Тем же внушением я удалил и алтарь, и священника, и всех гостей; мы
остались наедине, исполненные безграничного счастья, самая счастливая пара
во всей Австрии!
И вдруг шаги! Я тотчас отбежал на середину комнаты, чтоб освободить
Лисбет от гипнотического сна, а Маргет - от последующего конфуза; она должна
быть готова ко всяким неожиданностям. Маргет озиралась по сторонам,
удивленная и, как мне показалось, немного испуганная.
- Что за диво? Где Эмиль? - недоумевала она. - Как странно, я не
видела, когда он ушел. Как же он мог уйти незаметно для меня?.. Эмиль! Не
отвечает. Это логовище мага, конечно, заколдовано. Но ведь мы же приходили
сюда много раз и ничего плохого не случалось.
В этот миг в комнату проскользнул Эмиль и сказал извиняющимся тоном,
всем своим видом выказывая глубочайшее почтение:
- Извините, госпожа Реген, но я опасался за вас и все время стоял на
страже; ваша честь пострадает, если вас обнаружат в таком месте, да еще
спящей. Матушка тревожится, что вы пропали, ее сиделка ищет вас повсюду, я
ее направил по ложному следу... Извините, что с вами?

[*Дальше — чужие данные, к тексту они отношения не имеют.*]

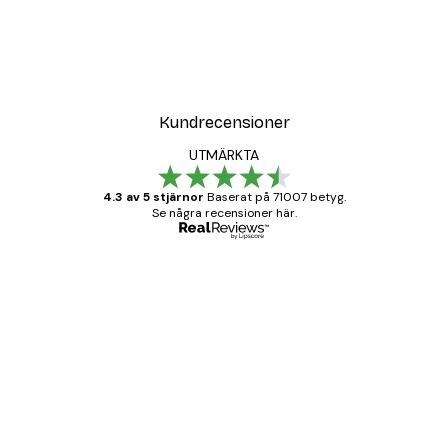
Kundrecensioner
UTMÄRKTA
4.3 av 5 stjärnor
Baserat på 71007 betyg.
Se några recensioner här.
Verifierad köpare
Kundrecensioner
BRA
20 apr.
Björn R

Маргет глядела на него в странном оцепенении, и слезы катились по ее
щекам. Потом она закрыла лицо руками и зарыдала.
- Это было жестоко с твоей стороны - оставить меня здесь, спящую. О,
Эмиль, как ты мог бросить меня одну в такое время, если ты меня
действительно любишь?
В то же мгновение одуревший от счастья олух схватил Маргет в объятия и
осыпал поцелуями, а она, едва получив очередной поцелуй, спешила подарить
ему ответный - она, чьи уста только что произносили клятву супружеской
верности! И вот теперь мужчина - да еще эта нежить! - обнимает мою жену
прямо у меня на глазах, а она, ненасытная, получает от его ласк огромное
удовольствие. Не в силах вынести этого постыдного зрелища, я полетел к
двери, намереваясь попутно выбить Эмилю парочку зубов, но Маргет закрыла ему
рот поцелуем, и я не смог до него добраться.
Глава XXV
В тот вечер со мной приключилась ужасная беда. Вот как это произошло. Я
был невыразимо счастлив и в то же время несказанно несчастлив; жизнь стала
для меня упоительным волшебством и в то же время тяжким бременем. Я не знал,
что делать, и решил напиться. В первый раз в жизни. По совету Навсенаплюя.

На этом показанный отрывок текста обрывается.